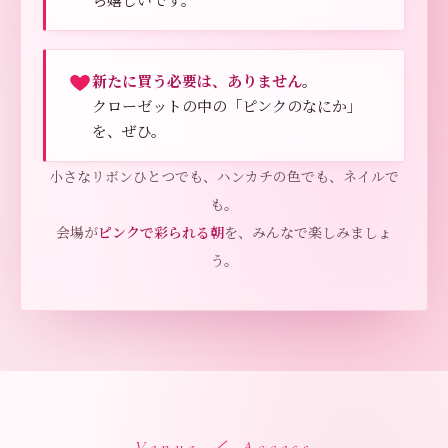
新たに買う必要は、ありません
。
クローゼットの中の「ピンクのなにか」
を、ぜひ。
小さなリボンひとつでも、ハンカチの色でも、ネイルで
も。
会場が
ピンクで彩られる朝
を、みんなで楽しみましょ
う。
— Venue ／ Access —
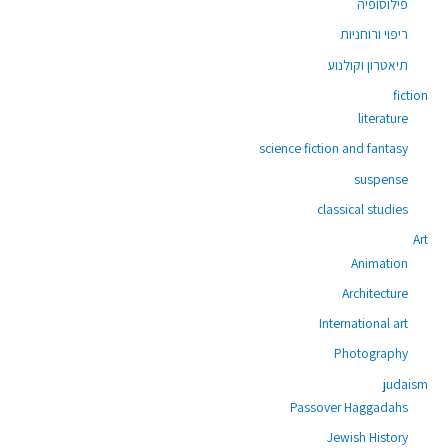
פילוסופיה
ריפוי ורוחניות
תיאטרון וקולנוע
fiction
literature
science fiction and fantasy
suspense
classical studies
Art
Animation
Architecture
International art
Photography
judaism
Passover Haggadahs
Jewish History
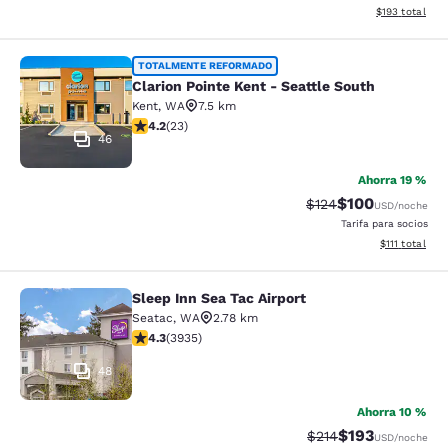
Ver detalles t
$193
total
Clarion Pointe Kent - Seattle South
TOTALMENTE REFORMADO
Clarion Pointe Kent - Seattle South
Kent
,
WA
7.5 km
Calificación de 4.22 estrellas. Excelente. 23 reseñas
4.2
(
23
)
46
Ahorra 19 %
$100
Tarifa tachada:
Tarifa reducida:
$124
USD
/noche
Tarifa para socios
Ver detalles 
$111
total
Sleep Inn Sea Tac Airport
Sleep Inn Sea Tac Airport
Seatac
,
WA
2.78 km
Calificación de 4.32 estrellas. Excelente. 3935 reseña
4.3
(
3935
)
48
Ahorra 10 %
$193
Tarifa tachada:
Tarifa reducida:
$214
USD
/noche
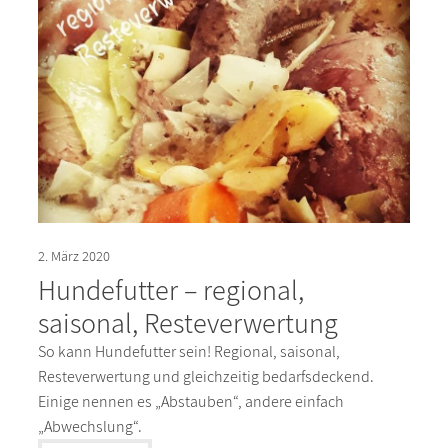
2. März 2020
Hundefutter – regional,
saisonal, Resteverwertung
So kann Hundefutter sein! Regional, saisonal,
Resteverwertung und gleichzeitig bedarfsdeckend.
Einige nennen es „Abstauben“, andere einfach
„Abwechslung“.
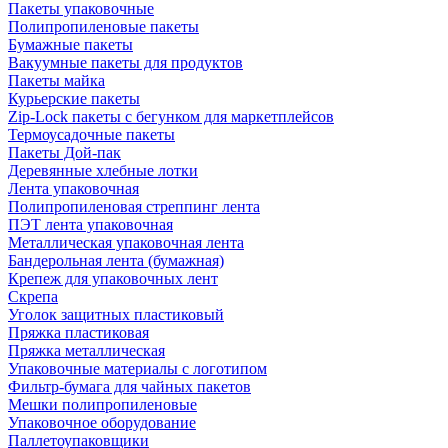
Пакеты упаковочные
Полипропиленовые пакеты
Бумажные пакеты
Вакуумные пакеты для продуктов
Пакеты майка
Курьерские пакеты
Zip-Lock пакеты с бегунком для маркетплейсов
Термоусадочные пакеты
Пакеты Дой-пак
Деревянные хлебные лотки
Лента упаковочная
Полипропиленовая стреппинг лента
ПЭТ лента упаковочная
Металлическая упаковочная лента
Бандерольная лента (бумажная)
Крепеж для упаковочных лент
Скрепа
Уголок защитных пластиковый
Пряжка пластиковая
Пряжка металлическая
Упаковочные материалы с логотипом
Фильтр-бумага для чайных пакетов
Мешки полипропиленовые
Упаковочное оборудование
Паллетоупаковщики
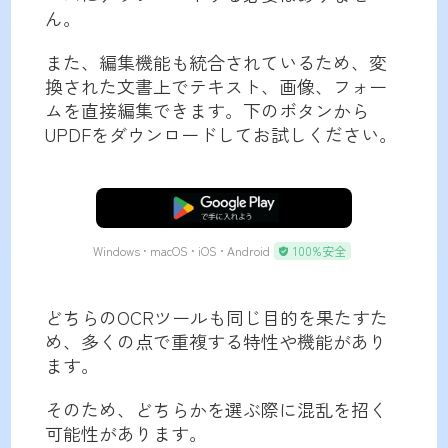
ん。
また、編集機能も統合されているため、変
換された文書上でテキスト、画像、フォー
ムを直接編集できます。下のボタンから
UPDFをダウンロードしてお試しください。
無料ダウンロード
Windows • macOS • iOS • Android
100%安全
どちらのOCRツールも同じ目的を果たすた
め、多くの点で重複する特性や機能があり
ます。
そのため、どちらかを選ぶ際に混乱を招く
可能性があります。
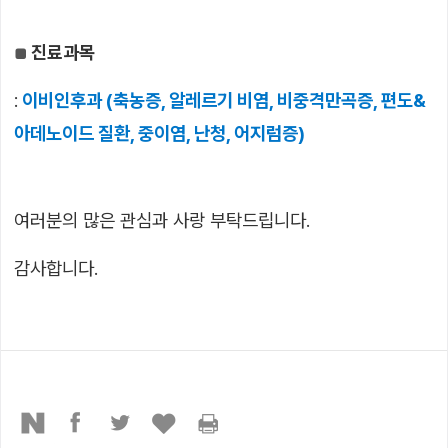
진료과목
■
:
이비인후과 (축농증, 알레르기 비염, 비중격만곡증, 편도&
아데노이드 질환, 중이염, 난청, 어지럼증)
여러분의 많은 관심과 사랑 부탁드립니다.
감사합니다.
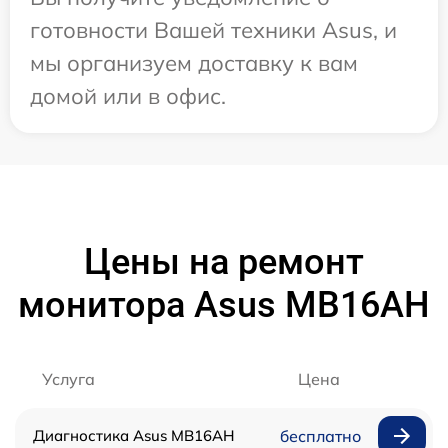
готовности Вашей техники Asus, и
мы организуем доставку к вам
домой или в офис.
Цены на ремонт
монитора Asus MB16AH
Услуга
Цена
Диагностика Asus MB16AH
бесплатно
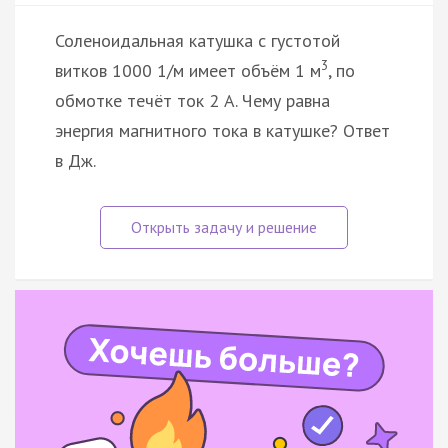
Соленоидальная катушка с густотой
3
витков 1000 1/м имеет объём 1 м
, по
обмотке течёт ток 2 A. Чему равна
энергия магнитного тока в катушке? Ответ
в Дж.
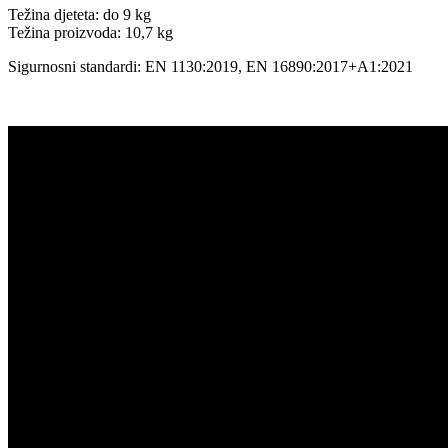
Težina djeteta: do 9 kg
Težina proizvoda: 10,7 kg
Sigurnosni standardi: EN 1130:2019, EN 16890:2017+A1:2021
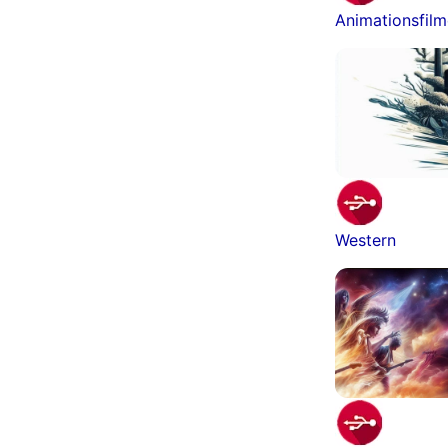
Animationsfil
Western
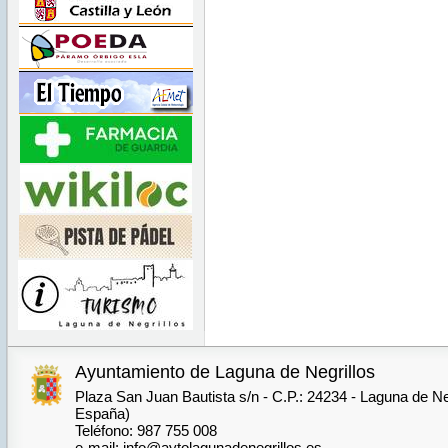
Ayuntamiento de Laguna de Negrillos
Plaza San Juan Bautista s/n - C.P.: 24234 - Laguna de Neg
España)
Teléfono: 987 755 008
e-mail: info@aytolagunadenegrillos.es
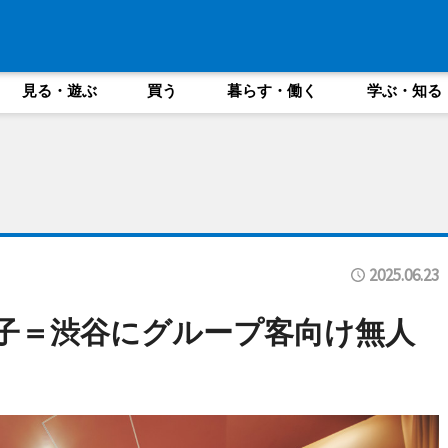
見る・遊ぶ
買う
暮らす・働く
学ぶ・知る
2025.06.23
様子＝渋谷にグループ客向け無人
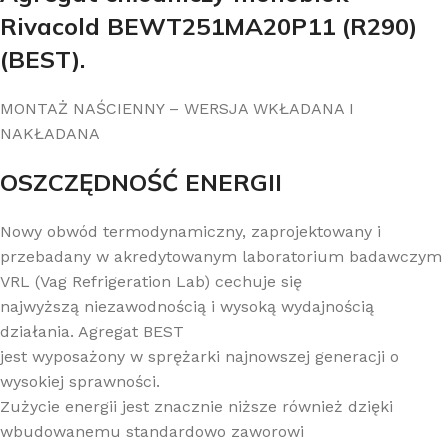
Rivacold BEWT251MA20P11 (R290)
(BEST).
MONTAŻ NAŚCIENNY – WERSJA WKŁADANA I
NAKŁADANA
OSZCZĘDNOŚĆ ENERGII
Nowy obwód termodynamiczny, zaprojektowany i
przebadany w akredytowanym laboratorium badawczym
VRL (Vag Refrigeration Lab) cechuje się
najwyższą niezawodnością i wysoką wydajnością
działania. Agregat BEST
jest wyposażony w sprężarki najnowszej generacji o
wysokiej sprawności.
Zużycie energii jest znacznie niższe również dzięki
wbudowanemu standardowo zaworowi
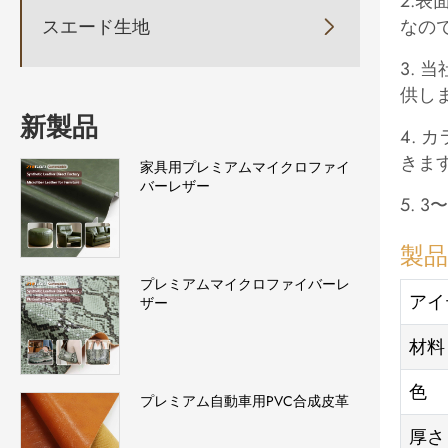
2.
スエード生地
なの

3. 
供し
新製品
4.
きま
家具用プレミアムマイクロファイ
バーレザー
5.
製
プレミアムマイクロファイバーレ
アイ
ザー
材料
色
プレミアム自動車用PVC合成皮革
厚さ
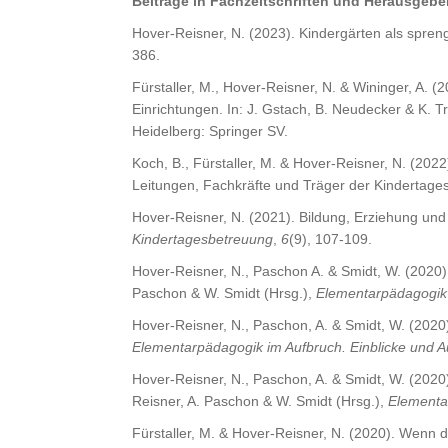
Beiträge in Fachzeitschriften und Herausgeb
Hover-Reisner, N. (2023). Kindergärten als spre
386.
Fürstaller, M., Hover-Reisner, N. & Wininger, A.
Einrichtungen. In: J. Gstach, B. Neudecker & K. T
Heidelberg: Springer SV.
Koch, B., Fürstaller, M. & Hover-Reisner, N. (202
Leitungen, Fachkräfte und Träger der Kindertage
Hover-Reisner, N. (2021). Bildung, Erziehung un
Kindertagesbetreuung
,
6
(9), 107-109.
Hover-Reisner, N., Paschon A. & Smidt, W. (2020)
Paschon & W. Smidt (Hrsg.),
Elementarpädagogik 
Hover-Reisner, N., Paschon, A. & Smidt, W. (2020
Elementarpädagogik im Aufbruch. Einblicke und A
Hover-Reisner, N., Paschon, A. & Smidt, W. (2020
Reisner, A. Paschon & W. Smidt (Hrsg.),
Elementar
Fürstaller, M. & Hover-Reisner, N. (2020). Wenn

- - - - - - -

__Task directions__: The answer must be the lines from the one containing "Hover-Reisner, N., Paschon A." through the last line of the records, written out exactly; please include nothing more.

__Written reply__:
Hover-Reisner, N., Paschon A. & Smidt, W. (2020)
Paschon & W. Smidt (Hrsg.),
Elementarpädagogik 
Hover-Reisner, N., Paschon, A. & Smidt, W. (2020
Elementarpädagogik im Aufbruch. Einblicke und A
Hover-Reisner, N., Paschon, A. & Smidt, W. (2020
Reisner, A. Paschon & W. Smidt (Hrsg.),
Elementar
Fürstaller, M. & Hover-Reisner, N. (2020). Wenn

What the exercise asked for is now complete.